** Â Â Â
Kenekatan membawa Calvin pada perjalanan panjang. Mengemudikan mobilnya memasuki gerbang Tol Pasteur, ia memutuskan satu hal: berziarah ke San Diego Hills.
Calvin mengemudikan mobilnya dalam kecepatan tinggi. Tak peduli lagi pada kondisi kesehatannya. Tak peduli pada jarak yang ditempuhnya.
Siapa bilang tempat pemakaman itu menyeramkan? Tidak semua tempat pemakaman bernuansa seram dan memprihatinkan. San Diego Hills buktinya.
Berlokasi di Karawang, San Diego Hills menyajikan konsep pemakaman mewah dan eksklusif. Fasilitasnya lengkap di sini. Mulai dari taman, kolam renang, gedung serba guna, Restoran La Collina, danau buatan, kapel, dan tempat ibadah. Bukan hanya keluarga yang boleh berkunjung ke San Diego Hills. Masyarakat umum dibolehkan datang. Mereka bisa berjalan-jalan di taman, danau, makan di restorannya, atau berenang di kolam renang.

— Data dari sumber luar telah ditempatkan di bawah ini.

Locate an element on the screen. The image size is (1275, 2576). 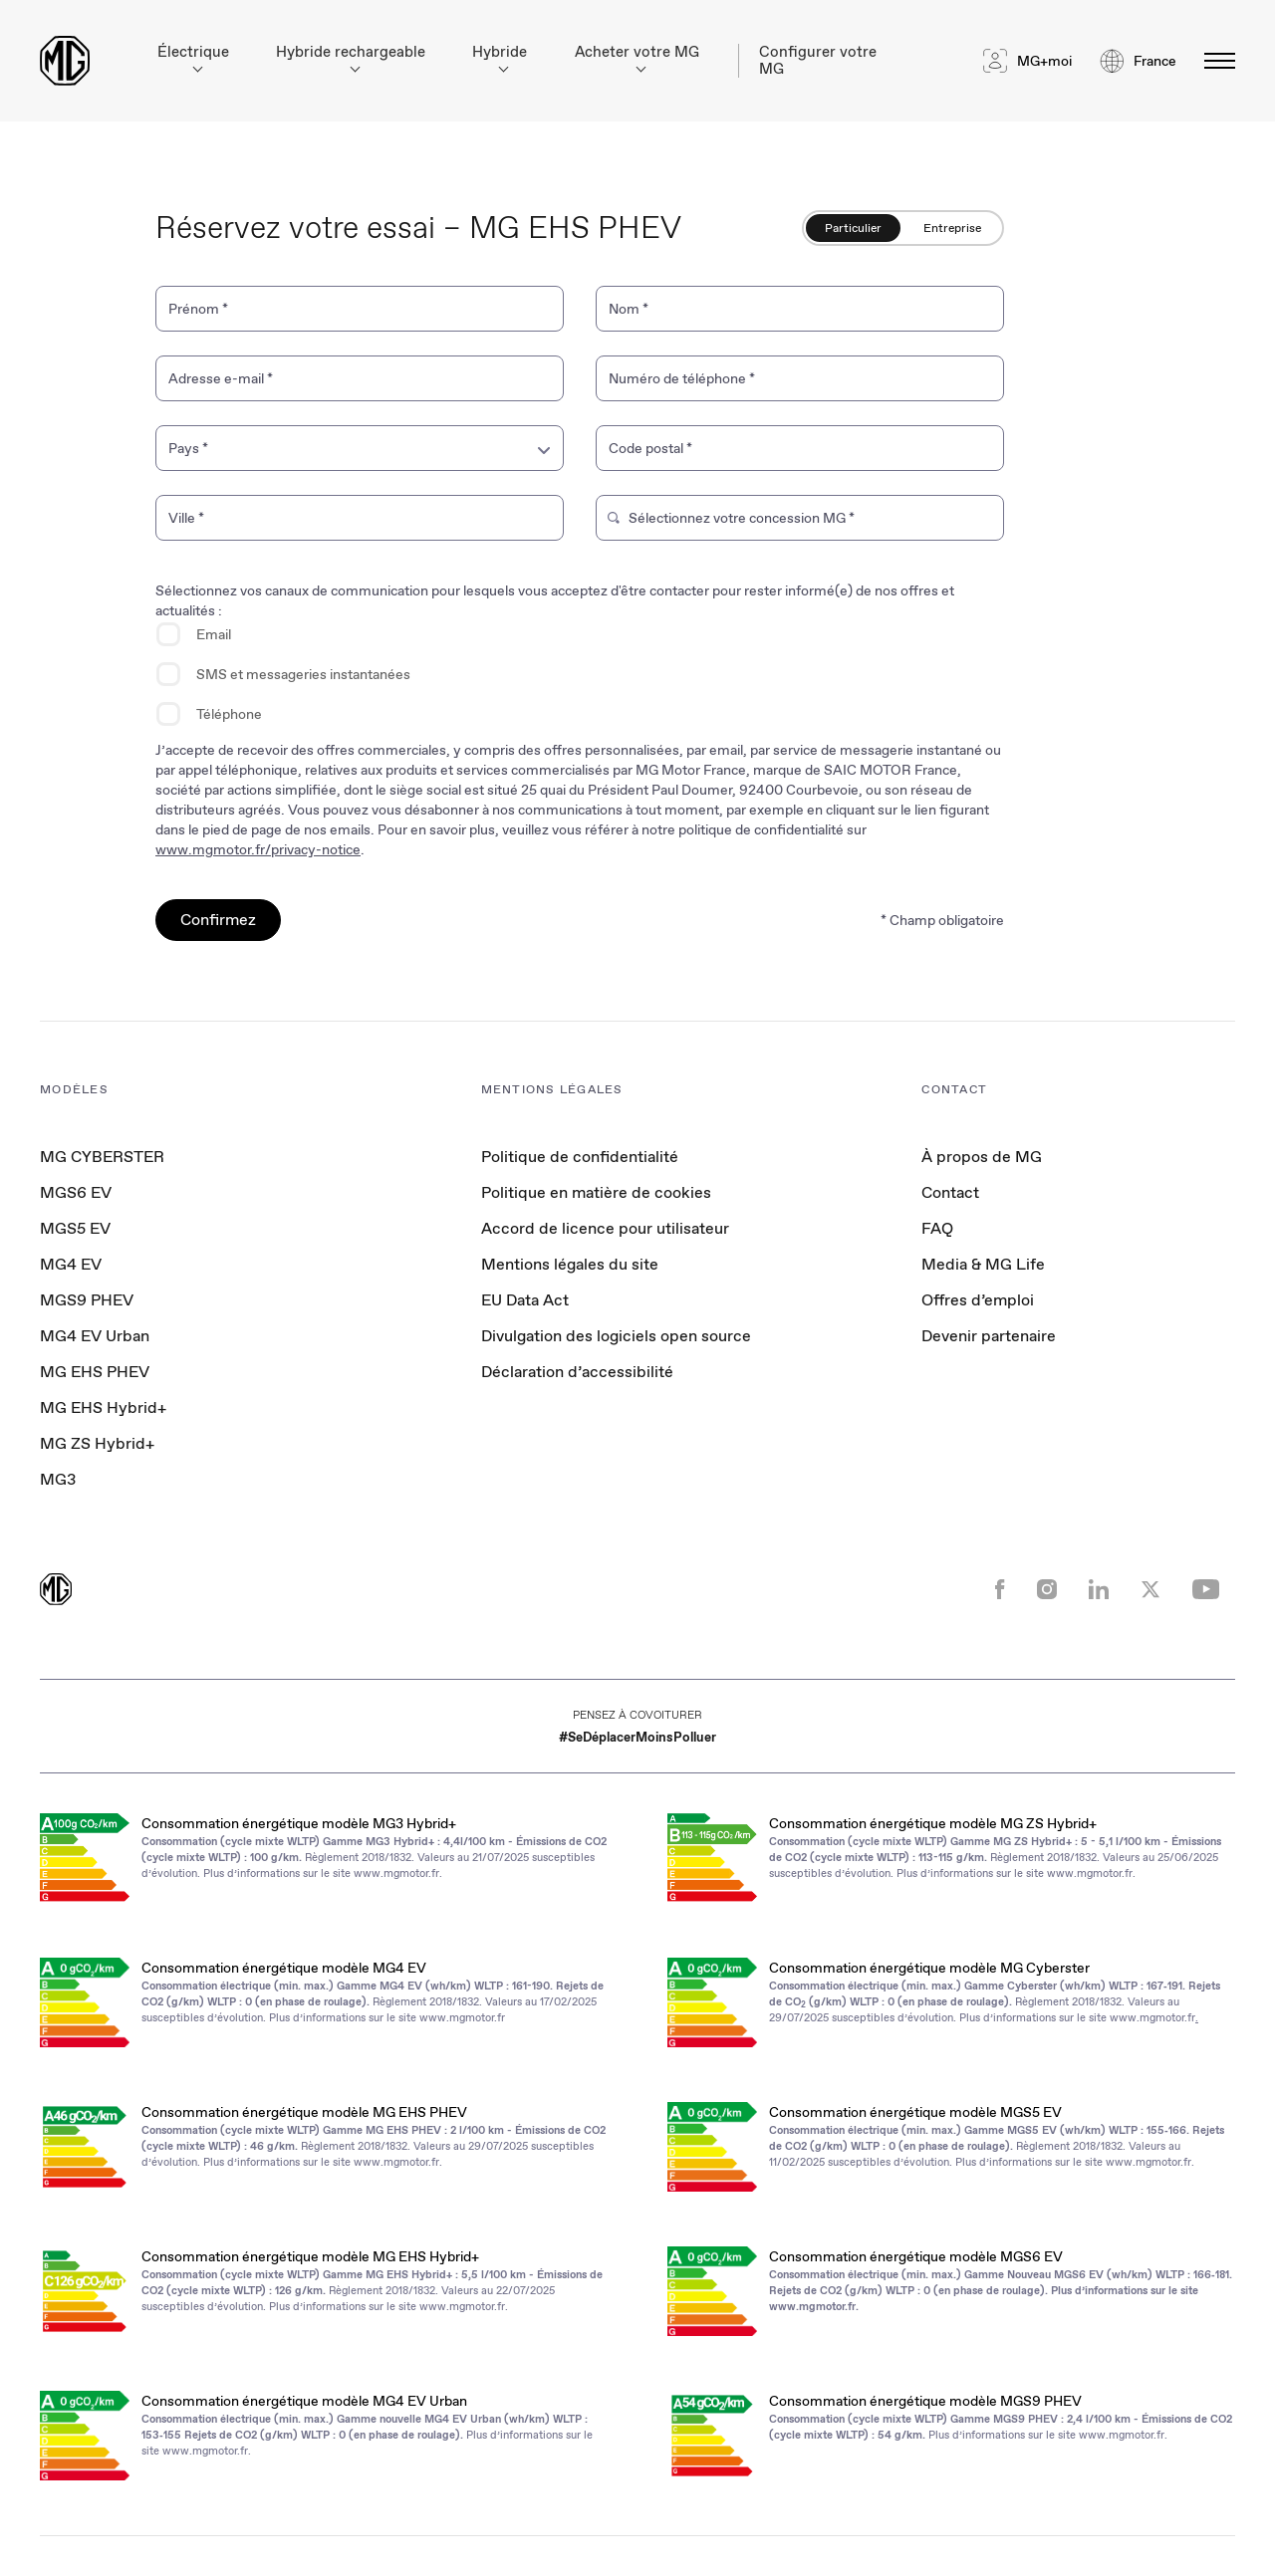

Ide awal pembuatan San Diego Hills berasal dari CEO Lipo Grup, Mochtar Riyadi. Saat itu, Mochtar berkunjung ke makam orang tuanya di Jawa Timur. Prihatin melihat kondisi pemakaman yang suram dan tak terurus, terpikir olehnya untuk membuat taman pemakaman dengan konsep yang berbeda. Mewah, nyaman, indah, dan jauh dari kata suram. San Diego Hills adalah realisasinya.
Di tempat pemakaman mewah itu, Calvin mencurahkan perasaannya. Mengunjungi Mercy Mansion. Berdoa dengan khusyuk untuk Papa dan kakak-kakaknya. Tiga kali ia membacakan Yasin. Memohon pada Allah untuk kelapangan kubur dan tempat terbaik.
"Papa..." Calvin bergumam lirih, mengelus nisan Tuan Febrian.
"Cinta itu telah retak."
Keindahan di pemakaman itu tak mengurangi pedih hatinya. Calvin menghela nafas berat.
"Aku tidak tahu kenapa Mama setega itu. Mama justru memilih menikahi pria lain setelah Papa meninggal. Ikhlaskah Papa di surga sana?"